# Problem details
Pictures within the data are to be left out; everything else must be reproduced exactly.
··········
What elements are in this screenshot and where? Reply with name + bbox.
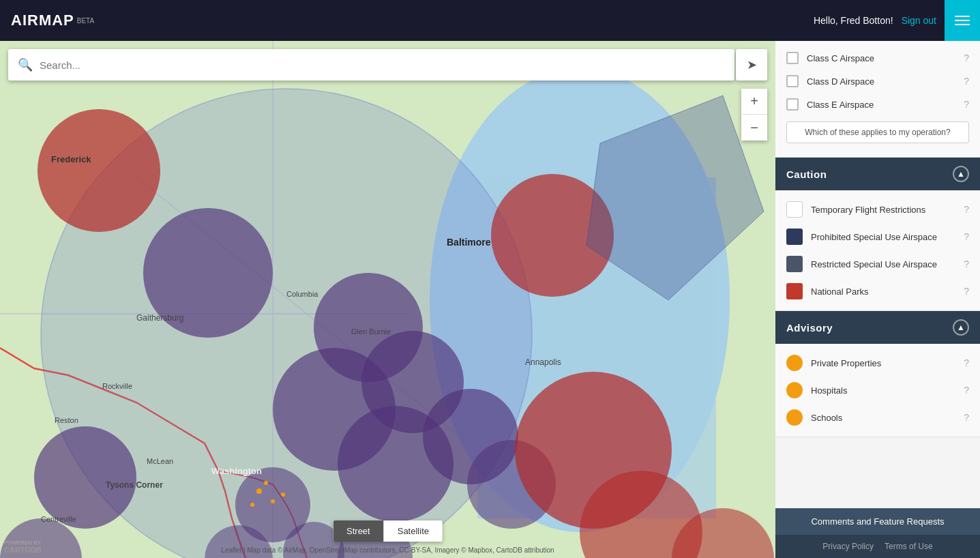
- restricted-swatch: [786, 256, 803, 272]
- svg-text:Washington: Washington: [211, 466, 262, 476]
- svg-text:McLean: McLean: [147, 457, 173, 465]
- advisory-item-schools: Schools ?: [775, 404, 980, 431]
- caution-section-title: Caution: [786, 168, 827, 180]
- class-e-info-button[interactable]: ?: [964, 99, 969, 110]
- caution-section-chevron: ▲: [953, 166, 969, 182]
- svg-text:Centreville: Centreville: [41, 515, 76, 523]
- restricted-info-button[interactable]: ?: [964, 259, 969, 269]
- cartodb-badge: POWERED BY CARTODB: [4, 540, 42, 554]
- caution-items: Temporary Flight Restrictions ? Prohibit…: [775, 190, 980, 310]
- street-view-button[interactable]: Street: [333, 520, 384, 542]
- airspace-item-class-c: Class C Airspace ?: [775, 46, 980, 70]
- svg-point-8: [34, 426, 136, 529]
- caution-section-header[interactable]: Caution ▲: [775, 158, 980, 190]
- national-parks-swatch: [786, 283, 803, 299]
- class-c-label: Class C Airspace: [807, 53, 955, 63]
- caution-item-prohibited: Prohibited Special Use Airspace ?: [775, 223, 980, 250]
- schools-swatch: [786, 409, 803, 426]
- logo: AIRMAPBETA: [11, 12, 94, 29]
- restricted-label: Restricted Special Use Airspace: [811, 259, 955, 269]
- terms-of-use-link[interactable]: Terms of Use: [885, 542, 933, 551]
- advisory-item-private: Private Properties ?: [775, 349, 980, 377]
- zoom-out-button[interactable]: −: [741, 115, 767, 141]
- search-icon: 🔍: [18, 57, 33, 72]
- menu-button[interactable]: [945, 0, 980, 41]
- footer-links: Privacy Policy Terms of Use: [775, 535, 980, 558]
- prohibited-swatch: [786, 229, 803, 245]
- locate-button[interactable]: ➤: [736, 49, 767, 80]
- caution-item-restricted: Restricted Special Use Airspace ?: [775, 250, 980, 278]
- class-d-info-button[interactable]: ?: [964, 76, 969, 87]
- hospitals-info-button[interactable]: ?: [964, 385, 969, 396]
- svg-text:Glen Burnie: Glen Burnie: [351, 327, 391, 336]
- class-d-label: Class D Airspace: [807, 76, 955, 87]
- tfr-swatch: [786, 201, 803, 218]
- search-input[interactable]: [40, 59, 725, 71]
- svg-point-29: [264, 481, 268, 485]
- svg-point-27: [250, 503, 254, 507]
- prohibited-info-button[interactable]: ?: [964, 231, 969, 242]
- main-content: Frederick Baltimore Gaithersburg Washing…: [0, 41, 980, 558]
- map-background: Frederick Baltimore Gaithersburg Washing…: [0, 41, 775, 558]
- hamburger-line-1: [955, 16, 970, 17]
- svg-text:Columbia: Columbia: [286, 290, 318, 298]
- national-parks-label: National Parks: [811, 287, 955, 297]
- tfr-info-button[interactable]: ?: [964, 204, 969, 215]
- hospitals-label: Hospitals: [811, 385, 955, 396]
- advisory-items: Private Properties ? Hospitals ? Schools…: [775, 344, 980, 437]
- hamburger-line-2: [955, 20, 970, 21]
- advisory-section-header[interactable]: Advisory ▲: [775, 311, 980, 344]
- airspace-items: Class C Airspace ? Class D Airspace ? Cl…: [775, 41, 980, 157]
- advisory-section-chevron: ▲: [953, 319, 969, 336]
- zoom-controls: + −: [741, 89, 767, 141]
- airspace-section: Class C Airspace ? Class D Airspace ? Cl…: [775, 41, 980, 158]
- svg-text:Tysons Corner: Tysons Corner: [106, 480, 163, 490]
- airspace-item-class-d: Class D Airspace ?: [775, 70, 980, 93]
- which-applies-button[interactable]: Which of these applies to my operation?: [786, 121, 969, 143]
- schools-info-button[interactable]: ?: [964, 412, 969, 423]
- prohibited-label: Prohibited Special Use Airspace: [811, 232, 955, 242]
- hamburger-icon: [955, 16, 970, 25]
- advisory-section: Advisory ▲ Private Properties ? Hospital…: [775, 311, 980, 437]
- schools-label: Schools: [811, 413, 955, 423]
- private-properties-label: Private Properties: [811, 358, 955, 368]
- cartodb-label: CARTODB: [4, 546, 42, 554]
- airspace-item-class-e: Class E Airspace ?: [775, 93, 980, 116]
- satellite-view-button[interactable]: Satellite: [384, 520, 443, 542]
- private-properties-info-button[interactable]: ?: [964, 357, 969, 368]
- national-parks-info-button[interactable]: ?: [964, 286, 969, 297]
- header-greeting: Hello, Fred Botton!: [814, 15, 893, 26]
- caution-section: Caution ▲ Temporary Flight Restrictions …: [775, 158, 980, 311]
- class-e-checkbox[interactable]: [786, 98, 799, 111]
- svg-point-25: [256, 488, 262, 494]
- signout-link[interactable]: Sign out: [902, 15, 936, 26]
- feedback-button[interactable]: Comments and Feature Requests: [775, 508, 980, 535]
- privacy-policy-link[interactable]: Privacy Policy: [822, 542, 874, 551]
- svg-text:Rockville: Rockville: [102, 382, 132, 390]
- svg-text:Frederick: Frederick: [51, 154, 91, 164]
- svg-point-28: [281, 493, 285, 497]
- cartodb-powered-label: POWERED BY: [4, 540, 41, 546]
- svg-point-20: [38, 109, 160, 232]
- advisory-item-hospitals: Hospitals ?: [775, 377, 980, 404]
- map-container[interactable]: Frederick Baltimore Gaithersburg Washing…: [0, 41, 775, 558]
- class-c-checkbox[interactable]: [786, 52, 799, 64]
- tfr-label: Temporary Flight Restrictions: [811, 205, 955, 215]
- caution-item-national-parks: National Parks ?: [775, 278, 980, 305]
- locate-icon: ➤: [747, 57, 757, 72]
- svg-text:Baltimore: Baltimore: [447, 237, 491, 248]
- svg-point-26: [271, 499, 275, 503]
- header: AIRMAPBETA Hello, Fred Botton! Sign out: [0, 0, 980, 41]
- hospitals-swatch: [786, 382, 803, 398]
- svg-text:Gaithersburg: Gaithersburg: [136, 313, 183, 323]
- sidebar-footer: Comments and Feature Requests Privacy Po…: [775, 508, 980, 558]
- class-c-info-button[interactable]: ?: [964, 53, 969, 63]
- private-properties-swatch: [786, 355, 803, 371]
- class-e-label: Class E Airspace: [807, 100, 955, 110]
- advisory-section-title: Advisory: [786, 322, 833, 334]
- hamburger-line-3: [955, 24, 970, 25]
- class-d-checkbox[interactable]: [786, 75, 799, 87]
- zoom-in-button[interactable]: +: [741, 89, 767, 115]
- caution-item-tfr: Temporary Flight Restrictions ?: [775, 196, 980, 223]
- svg-text:Reston: Reston: [55, 416, 78, 424]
··········
# Your response
What elements are in this screenshot and where? Reply with name + bbox.
- restricted-swatch: [786, 256, 803, 272]
- svg-text:Washington: Washington: [211, 466, 262, 476]
- svg-text:McLean: McLean: [147, 457, 173, 465]
- advisory-item-schools: Schools ?: [775, 404, 980, 431]
- caution-section-title: Caution: [786, 168, 827, 180]
- class-e-info-button[interactable]: ?: [964, 99, 969, 110]
- caution-section-chevron: ▲: [953, 166, 969, 182]
- svg-text:Centreville: Centreville: [41, 515, 76, 523]
- restricted-info-button[interactable]: ?: [964, 259, 969, 269]
- cartodb-badge: POWERED BY CARTODB: [4, 540, 42, 554]
- caution-items: Temporary Flight Restrictions ? Prohibit…: [775, 190, 980, 310]
- street-view-button[interactable]: Street: [333, 520, 384, 542]
- airspace-item-class-c: Class C Airspace ?: [775, 46, 980, 70]
- svg-point-8: [34, 426, 136, 529]
- caution-section-header[interactable]: Caution ▲: [775, 158, 980, 190]
- national-parks-swatch: [786, 283, 803, 299]
- class-c-label: Class C Airspace: [807, 53, 955, 63]
- caution-item-prohibited: Prohibited Special Use Airspace ?: [775, 223, 980, 250]
- schools-swatch: [786, 409, 803, 426]
- logo: AIRMAPBETA: [11, 12, 94, 29]
- restricted-label: Restricted Special Use Airspace: [811, 259, 955, 269]
- terms-of-use-link[interactable]: Terms of Use: [885, 542, 933, 551]
- advisory-item-private: Private Properties ?: [775, 349, 980, 377]
- zoom-out-button[interactable]: −: [741, 115, 767, 141]
- search-icon: 🔍: [18, 57, 33, 72]
- menu-button[interactable]: [945, 0, 980, 41]
- footer-links: Privacy Policy Terms of Use: [775, 535, 980, 558]
- prohibited-swatch: [786, 229, 803, 245]
- locate-button[interactable]: ➤: [736, 49, 767, 80]
- caution-item-restricted: Restricted Special Use Airspace ?: [775, 250, 980, 278]
- class-d-info-button[interactable]: ?: [964, 76, 969, 87]
- hospitals-info-button[interactable]: ?: [964, 385, 969, 396]
- svg-text:Glen Burnie: Glen Burnie: [351, 327, 391, 336]
- class-d-label: Class D Airspace: [807, 76, 955, 87]
- tfr-swatch: [786, 201, 803, 218]
- search-input[interactable]: [40, 59, 725, 71]
- svg-point-29: [264, 481, 268, 485]
- svg-point-27: [250, 503, 254, 507]
- prohibited-info-button[interactable]: ?: [964, 231, 969, 242]
- main-content: Frederick Baltimore Gaithersburg Washing…: [0, 41, 980, 558]
- map-background: Frederick Baltimore Gaithersburg Washing…: [0, 41, 775, 558]
- hamburger-line-1: [955, 16, 970, 17]
- svg-text:Columbia: Columbia: [286, 290, 318, 298]
- national-parks-label: National Parks: [811, 287, 955, 297]
- tfr-info-button[interactable]: ?: [964, 204, 969, 215]
- hospitals-label: Hospitals: [811, 385, 955, 396]
- advisory-items: Private Properties ? Hospitals ? Schools…: [775, 344, 980, 437]
- hamburger-line-2: [955, 20, 970, 21]
- advisory-section-header[interactable]: Advisory ▲: [775, 311, 980, 344]
- airspace-items: Class C Airspace ? Class D Airspace ? Cl…: [775, 41, 980, 157]
- advisory-section-chevron: ▲: [953, 319, 969, 336]
- zoom-controls: + −: [741, 89, 767, 141]
- airspace-section: Class C Airspace ? Class D Airspace ? Cl…: [775, 41, 980, 158]
- svg-text:Tysons Corner: Tysons Corner: [106, 480, 163, 490]
- airspace-item-class-d: Class D Airspace ?: [775, 70, 980, 93]
- which-applies-button[interactable]: Which of these applies to my operation?: [786, 121, 969, 143]
- schools-info-button[interactable]: ?: [964, 412, 969, 423]
- prohibited-label: Prohibited Special Use Airspace: [811, 232, 955, 242]
- hamburger-icon: [955, 16, 970, 25]
- advisory-section: Advisory ▲ Private Properties ? Hospital…: [775, 311, 980, 437]
- schools-label: Schools: [811, 413, 955, 423]
- private-properties-label: Private Properties: [811, 358, 955, 368]
- cartodb-label: CARTODB: [4, 546, 42, 554]
- airspace-item-class-e: Class E Airspace ?: [775, 93, 980, 116]
- satellite-view-button[interactable]: Satellite: [384, 520, 443, 542]
- private-properties-info-button[interactable]: ?: [964, 357, 969, 368]
- national-parks-info-button[interactable]: ?: [964, 286, 969, 297]
- header-greeting: Hello, Fred Botton!: [814, 15, 893, 26]
- caution-section: Caution ▲ Temporary Flight Restrictions …: [775, 158, 980, 311]
- class-e-checkbox[interactable]: [786, 98, 799, 111]
- svg-point-25: [256, 488, 262, 494]
- signout-link[interactable]: Sign out: [902, 15, 936, 26]
- feedback-button[interactable]: Comments and Feature Requests: [775, 508, 980, 535]
- privacy-policy-link[interactable]: Privacy Policy: [822, 542, 874, 551]
- svg-text:Rockville: Rockville: [102, 382, 132, 390]
- svg-text:Frederick: Frederick: [51, 154, 91, 164]
- svg-point-28: [281, 493, 285, 497]
- cartodb-powered-label: POWERED BY: [4, 540, 41, 546]
- svg-point-20: [38, 109, 160, 232]
- advisory-item-hospitals: Hospitals ?: [775, 377, 980, 404]
- map-container[interactable]: Frederick Baltimore Gaithersburg Washing…: [0, 41, 775, 558]
- class-c-checkbox[interactable]: [786, 52, 799, 64]
- tfr-label: Temporary Flight Restrictions: [811, 205, 955, 215]
- caution-item-national-parks: National Parks ?: [775, 278, 980, 305]
- locate-icon: ➤: [747, 57, 757, 72]
- svg-text:Baltimore: Baltimore: [447, 237, 491, 248]
- svg-point-26: [271, 499, 275, 503]
- header: AIRMAPBETA Hello, Fred Botton! Sign out: [0, 0, 980, 41]
- hospitals-swatch: [786, 382, 803, 398]
- svg-text:Gaithersburg: Gaithersburg: [136, 313, 183, 323]
- sidebar-footer: Comments and Feature Requests Privacy Po…: [775, 508, 980, 558]
- class-c-info-button[interactable]: ?: [964, 53, 969, 63]
- private-properties-swatch: [786, 355, 803, 371]
- class-e-label: Class E Airspace: [807, 100, 955, 110]
- advisory-section-title: Advisory: [786, 322, 833, 334]
- hamburger-line-3: [955, 24, 970, 25]
- class-d-checkbox[interactable]: [786, 75, 799, 87]
- zoom-in-button[interactable]: +: [741, 89, 767, 115]
- caution-item-tfr: Temporary Flight Restrictions ?: [775, 196, 980, 223]
- svg-text:Reston: Reston: [55, 416, 78, 424]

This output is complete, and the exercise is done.